Metadata-Version: 2.1
Name: hydro-integrations
Version: 2.3.0.dev0
Summary: HydroSDK integrations
Home-page: https://hydrosphere.io/
Author: Hydrospheredata
Author-email: info@hydrosphere.io
License: UNKNOWN
Keywords: hydrosphere hydro serving monitoring sagemaker integrations
Platform: UNKNOWN
Classifier: Programming Language :: Python :: 3
Classifier: Operating System :: OS Independent
Requires-Python: >=3.6
Description-Content-Type: text/markdown
Requires-Dist: boto3 (==1.12.30)
Requires-Dist: sagemaker (==1.52.1)

# hydro-serving-integrations

This repository contains implementations of integrations with AWS Sagemaker.

## Installation 

```sh
$ pip install hydro-integrations
```

## Usage

```python
from hydro_integrations.aws.sagemaker import TrafficShadowing
from sagemaker.model import Model
from sagemaker.model_monitor.data_capture_config import DataCaptureConfig

# Create Sagemaker Model 
model = Model(...)

# Define data capture config
data_capture_config = DataCaptureConfig(
    enable_capture=True,
    sampling_percentage=100,
    destination_s3_uri="s3://bucket/data/captured"
)

# Deploy Sagemaker model with the specified 
# data capture config
predictor = model.deploy(
    initial_instance_count=1,
    instance_type='ml.m4.xlarge',
    endpoint_name='model-shadowing-example',
    data_capture_config=data_capture_config
)

# Deploy TrafficShadowing CloudFormation stack. 
shadowing = TrafficShadowing(
    hydrosphere_endpoint="https://<hydrosphere>", 
    s3_data_training_uri="s3://bucket/data/training",
    data_capture_config=data_capture_config,
)
shadowing.deploy_stack()
```

## How it works

Once you've enabled data capturing on your AWS Sagemaker Endpoint, you can deploy TrafficShadowing CloudFormation stack, which contains AWS Lambda function responsible for shadowing traffic from configured S3 bucket to Hydrosphere for analysis.
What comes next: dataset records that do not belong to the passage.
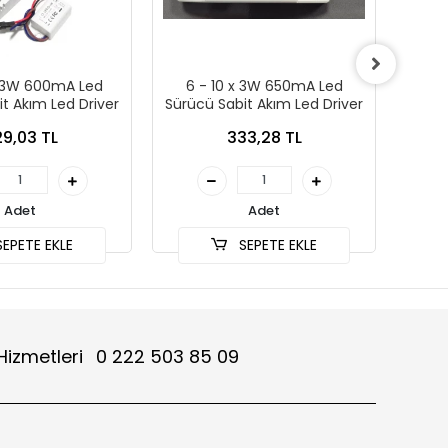
x 3W 600mA Led
6 - 10 x 3W 650mA Led
2 - 3
t Akım Led Driver
Sürücü Sabit Akım Led Driver
S
9,03 TL
333,28 TL
Adet
Adet
EPETE EKLE
SEPETE EKLE
Hizmetleri
0 222 503 85 09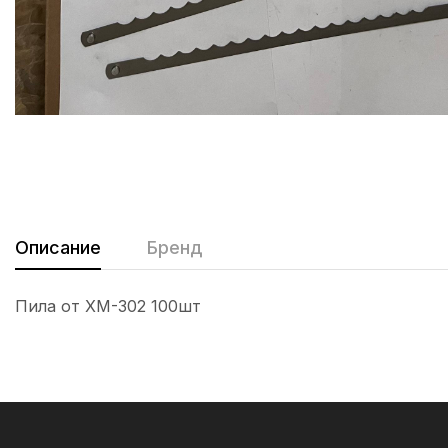
Описание
Бренд
Пила от ХМ-302 100шт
**Note**, by default `destination_s3_uri` parameter, specified in the `DataCaptureConfig`, represents a prefix where your requests will be stored. In the example above, we've deployed a model with the endpoint name `model-shadowing-example`. This means that all requests collected from that model endpoint will be placed under `s3://bucket/data/captured/model-shadowing-example` path. Lambda function, deployed as part of the `TrafficShadowing` stack, expects that training data is organized in the same way, i.e., data used for training the `model-shadowing-example` model is placed under `s3://bucket/data/training/model-shadowing-example` path. Lambda function then finds the biggest `.csv` file under that directory and uploads it to the Hydrosphere platform for building profiles for your model.